_TASK INSTRUCTIONS_.
Write out again, exactly, the lines below starting at the one with "LS-800, a bit cramped in there. Looks" and ending at the one with "from least to".

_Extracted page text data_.
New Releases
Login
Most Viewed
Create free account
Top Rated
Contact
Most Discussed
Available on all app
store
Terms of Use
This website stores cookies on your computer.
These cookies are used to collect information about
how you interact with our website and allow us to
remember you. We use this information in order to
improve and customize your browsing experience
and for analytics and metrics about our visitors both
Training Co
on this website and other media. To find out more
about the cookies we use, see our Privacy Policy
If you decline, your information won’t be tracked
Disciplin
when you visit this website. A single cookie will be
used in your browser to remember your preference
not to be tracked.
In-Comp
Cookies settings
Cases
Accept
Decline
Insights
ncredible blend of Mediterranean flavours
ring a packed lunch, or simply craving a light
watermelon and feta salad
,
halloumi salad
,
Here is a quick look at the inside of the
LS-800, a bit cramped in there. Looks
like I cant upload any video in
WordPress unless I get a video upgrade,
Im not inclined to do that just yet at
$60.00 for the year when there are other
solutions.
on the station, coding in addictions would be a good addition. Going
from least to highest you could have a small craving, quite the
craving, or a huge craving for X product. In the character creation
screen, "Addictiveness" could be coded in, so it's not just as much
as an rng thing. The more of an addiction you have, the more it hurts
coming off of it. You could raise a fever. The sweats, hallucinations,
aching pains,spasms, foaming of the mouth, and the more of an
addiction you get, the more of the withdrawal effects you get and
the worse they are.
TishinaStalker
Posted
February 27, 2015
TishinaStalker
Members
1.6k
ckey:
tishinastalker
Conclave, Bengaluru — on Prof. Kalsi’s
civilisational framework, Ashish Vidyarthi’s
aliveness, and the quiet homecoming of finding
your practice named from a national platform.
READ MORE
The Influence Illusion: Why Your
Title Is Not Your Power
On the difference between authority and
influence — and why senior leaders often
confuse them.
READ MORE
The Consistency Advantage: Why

_EXERCISE RESULT_.
LS-800, a bit cramped in there. Looks
like I cant upload any video in
WordPress unless I get a video upgrade,
Im not inclined to do that just yet at
$60.00 for the year when there are other
solutions.
on the station, coding in addictions would be a good addition. Going
from least to highest you could have a small craving, quite the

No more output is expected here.